**Exercise instructions:** Go through the records below and show every line with the string "rozsudek".

[Supplied records — start]

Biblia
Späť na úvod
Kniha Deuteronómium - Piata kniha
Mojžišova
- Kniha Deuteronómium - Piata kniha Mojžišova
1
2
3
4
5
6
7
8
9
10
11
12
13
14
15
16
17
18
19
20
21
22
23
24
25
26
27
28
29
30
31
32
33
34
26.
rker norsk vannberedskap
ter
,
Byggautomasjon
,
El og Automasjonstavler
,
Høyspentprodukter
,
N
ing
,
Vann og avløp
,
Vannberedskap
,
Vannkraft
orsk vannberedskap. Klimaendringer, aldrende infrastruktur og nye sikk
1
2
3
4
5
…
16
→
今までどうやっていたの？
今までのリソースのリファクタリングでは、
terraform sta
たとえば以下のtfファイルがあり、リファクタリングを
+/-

[Supplied records — finish]
[Supplied records — start]

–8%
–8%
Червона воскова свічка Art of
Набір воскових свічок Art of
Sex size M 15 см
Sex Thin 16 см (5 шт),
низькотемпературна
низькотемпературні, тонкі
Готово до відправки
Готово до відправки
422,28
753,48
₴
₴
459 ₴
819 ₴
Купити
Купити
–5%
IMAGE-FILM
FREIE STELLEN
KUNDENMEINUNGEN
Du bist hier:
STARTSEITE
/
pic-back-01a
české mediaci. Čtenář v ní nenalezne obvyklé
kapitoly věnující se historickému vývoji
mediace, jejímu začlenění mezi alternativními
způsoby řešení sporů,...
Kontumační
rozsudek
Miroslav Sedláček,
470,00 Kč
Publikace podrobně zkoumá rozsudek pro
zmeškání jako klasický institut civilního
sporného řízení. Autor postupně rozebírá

[Supplied records — finish]
[Supplied records — start]

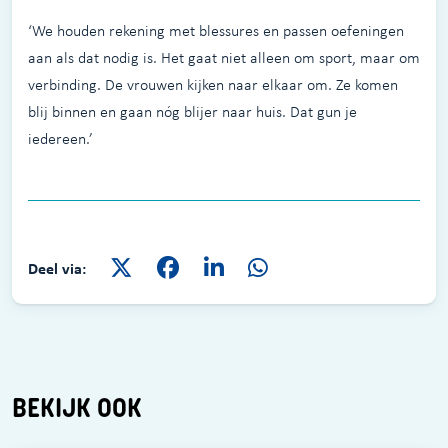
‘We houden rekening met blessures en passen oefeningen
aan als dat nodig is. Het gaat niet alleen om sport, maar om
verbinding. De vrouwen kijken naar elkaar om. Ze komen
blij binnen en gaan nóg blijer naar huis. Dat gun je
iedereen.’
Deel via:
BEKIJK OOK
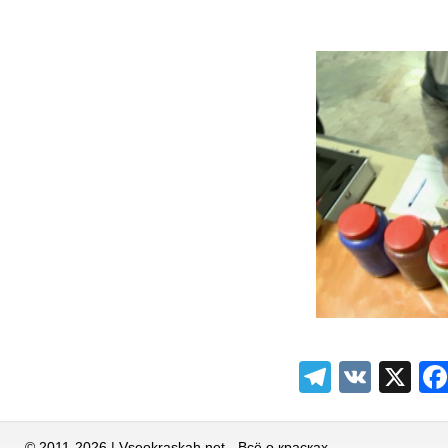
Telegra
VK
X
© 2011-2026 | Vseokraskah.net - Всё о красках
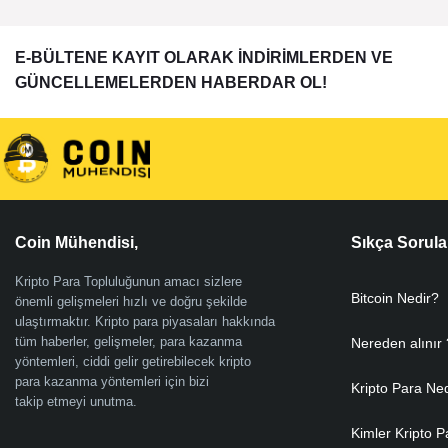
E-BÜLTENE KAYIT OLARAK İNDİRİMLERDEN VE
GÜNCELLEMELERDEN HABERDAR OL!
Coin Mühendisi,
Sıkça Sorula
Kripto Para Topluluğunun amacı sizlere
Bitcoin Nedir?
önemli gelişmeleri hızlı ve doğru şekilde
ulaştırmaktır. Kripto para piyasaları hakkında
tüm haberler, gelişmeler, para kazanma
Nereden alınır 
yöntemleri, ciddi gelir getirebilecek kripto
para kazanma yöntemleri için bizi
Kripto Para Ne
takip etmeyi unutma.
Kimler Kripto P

[Supplied records — finish]

**Exercise response:**
rozsudek
Publikace podrobně zkoumá rozsudek pro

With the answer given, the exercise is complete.